Yes, but terrible & boring.


----------



## Bhargav (Aug 13, 2016)

Overwatch tick rate on PC increasing as high bandwidth servers roll out​



> Blizzard is adding high bandwidth support globally for Overwatch players on PC, which will increase the client refresh rate from 21 Hz to 63 Hz.
> 
> A High Bandwidth option was added to Custom Games during beta and due to positive results in both testing and player feedback, the option will be implemented.
> 
> ...


----------



## thetechfreak (Aug 15, 2016)

^^ IT WAS 21 TICK? DAMN. CSGO feels laggy even at 64 tick. I can only imagine how 21 tick was. CSGO 3rd party servers are however 128 tick(which feels amazing to play on)

Anyways, here's some news: Team YP signs Overwatch team | Games industry news | MC


----------



## Bhargav (Aug 15, 2016)




----------



## avanildutta (Aug 16, 2016)

Getting an overwatch battle.net account for 2k for pc.  I am a casual gamer. But want to try hands on it. So is 2k a good deal or is there any changes of getting it lesser in near future. Any suggestions?  Should i get it? 

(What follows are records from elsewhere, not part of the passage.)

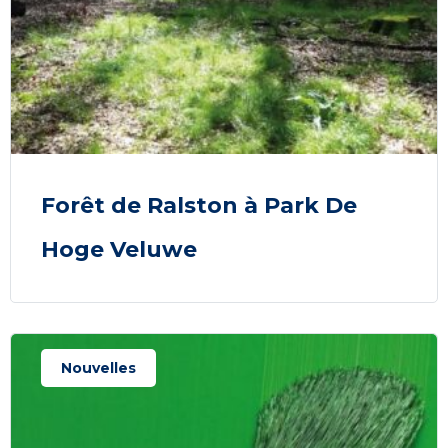
Forêt de Ralston à Park De
Hoge Veluwe
Nouvelles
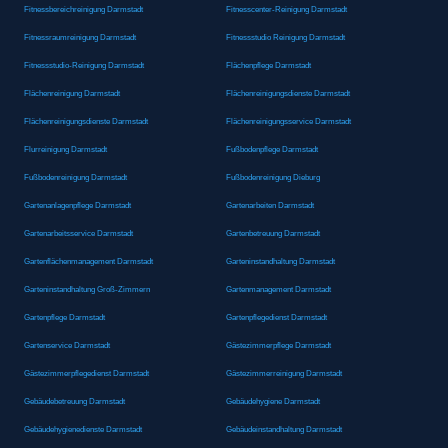
Fitnessbereichreinigung Darmstadt
Fitnesscenter-Reinigung Darmstadt
Fitnessraumreinigung Darmstadt
Fitnessstudio Reinigung Darmstadt
Fitnessstudio-Reinigung Darmstadt
Flächenpflege Darmstadt
Flächenreinigung Darmstadt
Flächenreinigungsdienste Darmstadt
Flächenreinigungsdienste Darmstadt
Flächenreinigungsservice Darmstadt
Flurreinigung Darmstadt
Fußbodenpflege Darmstadt
Fußbodenreinigung Darmstadt
Fußbodenreinigung Dieburg
Gartenanlagenpflege Darmstadt
Gartenarbeiten Darmstadt
Gartenarbeitsservice Darmstadt
Gartenbetreuung Darmstadt
Gartenflächenmanagement Darmstadt
Garteninstandhaltung Darmstadt
Garteninstandhaltung Groß-Zimmern
Gartenmanagement Darmstadt
Gartenpflege Darmstadt
Gartenpflegedienst Darmstadt
Gartenservice Darmstadt
Gästezimmerpflege Darmstadt
Gästezimmerpflegedienst Darmstadt
Gästezimmerreinigung Darmstadt
Gebäudebetreuung Darmstadt
Gebäudehygiene Darmstadt
Gebäudehygienedienste Darmstadt
Gebäudeinstandhaltung Darmstadt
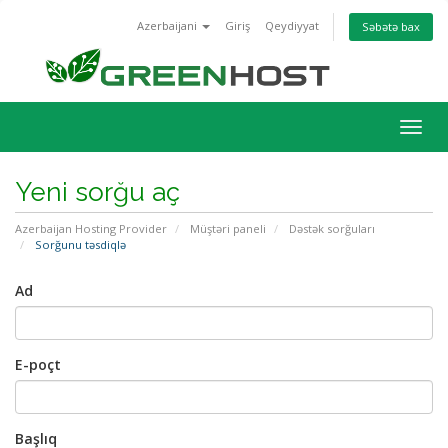
Azerbaijani
Giriş
Qeydiyyat
Səbətə bax
Naviq
keçid
Yeni sorğu aç
Azerbaijan Hosting Provider
Müştəri paneli
Dəstək sorğuları
Sorğunu təsdiqlə
Ad
E-poçt
Başlıq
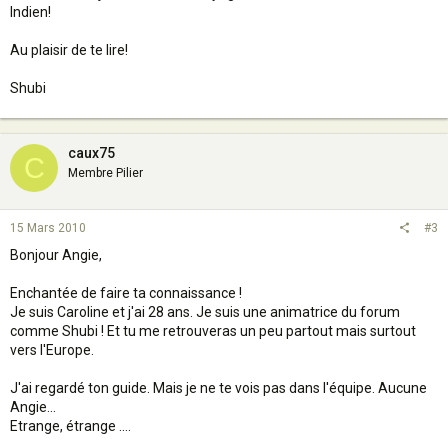
Indien!
Au plaisir de te lire!
Shubi
caux75
C
Membre Pilier
15 Mars 2010
#3
Bonjour Angie,
Enchantée de faire ta connaissance !
Je suis Caroline et j'ai 28 ans. Je suis une animatrice du forum
comme Shubi ! Et tu me retrouveras un peu partout mais surtout
vers l'Europe.
J'ai regardé ton guide. Mais je ne te vois pas dans l'équipe. Aucune
Angie...
Etrange, étrange ....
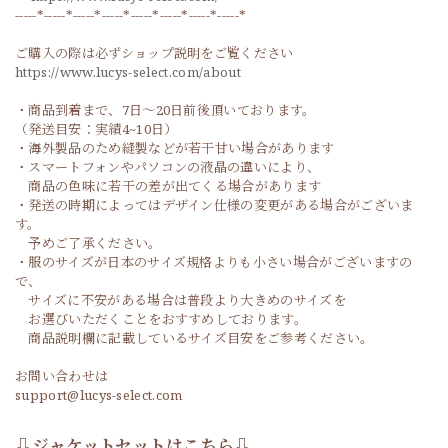
-----*-----*-----*-----*-----*-----*-----*-----*
ご購入の際は必ずショップ説明をご覧ください
https://www.lucys-select.com/about
・商品到着まで、7日～20日前後頂いております。
（発送目安：実績4~10日）
・海外製品のため縫製などが若干甘い場合があります
・スマートフォンやパソコンの液晶の違いにより、
商品の色味に若干の差が出てくる場合があります
・発送の時期によってはデザイン仕様の変更がある場合がございま
す。
予めご了承ください。
・服のサイズが日本のサイズ規格よりも小さい場合がございますの
で、
サイズに不安がある場合は普段より大きめのサイズを
お選びいただくことをおすすめしております。
商品説明欄に記載しているサイズ目安をご参考ください。
お問い合わせは
support@lucys-select.com
⇩ジャケットセットはこちら⇩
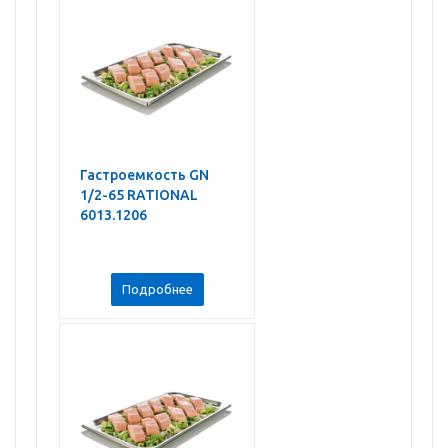
Гастроемкость GN
1/2-65 RATIONAL
6013.1206
Подробнее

Sent from my CP8676_I02 using Tapatalk


----------



## thetechfreak (Aug 16, 2016)

I wouldn't recommend as selling account is a TOS violation. It would cost about Rs. 500 more to get your own copy.


----------



## Bhargav (Aug 16, 2016)




----------



## gameranand (Aug 17, 2016)

avanildutta said:


> Getting an overwatch battle.net account for 2k for pc.  I am a casual gamer. But want to try hands on it. So is 2k a good deal or is there any changes of getting it lesser in near future. Any suggestions?  Should i get it?
> 
> Sent from my CP8676_I02 using Tapatalk


NO. Buy your own copy.


----------



## avanildutta (Aug 17, 2016)

Well what's wrong in buying an account with 1 game in it. There are various sites like game auction etc that sell accounts. Many forums even IVG also sells.  Lastly if one can sell ps4, ps3,  xbox games why not the account with the game.!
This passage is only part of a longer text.